Covid-19 :

Dans les Outre-mer comme dans l'océan Indien : chacun sa situation, chacun sa lutte


Publié / Actualisé
Presque aucun territoire dans le monde n'est actuellement épargné par la Covid-19. Cette épidémie a cela de particulier que chaque territoire a sa propre situation, sa propre stratégie et sa propre vision afin de sortir de cette crise. Comment ça se passe autour de nous et dans les autres DOM ? Tour d'horizon. (Photo rb/www.ipreunion.com)
Presque aucun territoire dans le monde n'est actuellement épargné par la Covid-19. Cette épidémie a cela de particulier que chaque territoire a sa propre situation, sa propre stratégie et sa propre vision afin de sortir de cette crise. Comment ça se passe autour de nous et dans les autres DOM ? Tour d'horizon. (Photo rb/www.ipreunion.com)

• Madagascar : reprise épidémique et gestion étrange

Au 10 mars, Madagascar recensait au total 20.155 cas et 300 décès. Un chiffre faible compte tenu de l’importance de sa population et des infrastructures sanitaires précaires.

Mais la Grande Ile semble ces dernières semaines faire face à une seconde vague de l’épidémie. Le nord est particulièrement touché, notamment Nosy Be où deux décès et 40 cas positifs ont été recensés depuis le début du mois de février, provoquant l’inquiétude du préfet de Nosy Be qui a décidé de prendre des mesures restrictives (interdiction des rassemblements, porte du masque obligatoire sur l’espace public, respect de la distanciation sociale).

Concernant la stratégie vaccinale, Madagascar est l'un des rares pays a avoir refusé de bénéficier du dispositif "Covax Facility" qui permet à des pays pauvres d’obtenir un stock de vaccins afin de démarrer une campagne de vaccination. En effet, le président malgache Andry Rajoelina semble toujours convaincu de l’efficacité du "Covid-Organics", un traitement composé de la plante Artemesia et d’autres plantes médicinales malgaches.

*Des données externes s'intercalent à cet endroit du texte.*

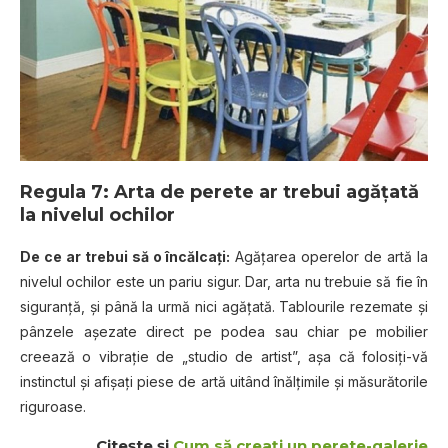
Regula 7: Arta de perete ar trebui agățată
la nivelul ochilor
De ce ar trebui să o încălcați:
Agățarea operelor de artă la
nivelul ochilor este un pariu sigur. Dar, arta nu trebuie să fie în
siguranță, și până la urmă nici agățată. Tablourile rezemate și
pânzele așezate direct pe podea sau chiar pe mobilier
creează o vibrație de „studio de artist”, așa că folosiți-vă
instinctul și afișați piese de artă uitând înălțimile și măsurătorile
riguroase.
Citește și
Cum să creați un perete-galerie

La gestion de la crise sanitaire interroge d’ailleurs la "Transparancy International Initiative Madagascar" selon laquelle certains décideurs auraient profité de la situation, citant détournement d’aides, corruption ou encore trafic d’influence.

• Maurice : la rigueur à tout prix

Au 10 mars, Maurice comptait au total 641 cas, et 10 décès depuis le début de l’épidémie. Un chiffre faible à mettre sur le compte d’une gestion extrêmement rigoureuse des entrées sur le territoire. En effet, dès le 16 mars 2020, les autorités mauriciennes ont pris la décision de fermer les frontières, principale source d’entrée du virus. Cela, aux dépens du secteur touristique qui est une des principales activités économiques du pays, ce qui se ressent dans le PIB mauricien qui devrait enregistrer en 2020 une contraction de près de 15% selon la Banque africaine de développement.

Malgré les conséquences extrêmes pour le tourisme mauricien, son gouvernement a maintenu une gestion stricte des arrivées sur le territoire. A compter d’octobre, les frontières mauriciennes étaient ainsi de nouveaux ouvertes mais les voyageurs doivent s’astreindre à une quatorzaine obligatoire. Cette mesure a été prolongée jusqu’au 31 mai 2021. A noter que compte tenu de la reprise épidémique, le gouvernement mauricien vient de suspendre tous les vols vers Maurice pour au moins sept jours.

Côté mesures sanitaires, l’île Maurice a été confinée du 20 mars au 15 juin 2020. Elle l’est de nouveau depuis ce mercredi 10 mars, et ce pour une période de 15 jours. Cette décision a été prise par le gouvernement mauricien suite à une poussée de cas Covid-19 ces derniers jours.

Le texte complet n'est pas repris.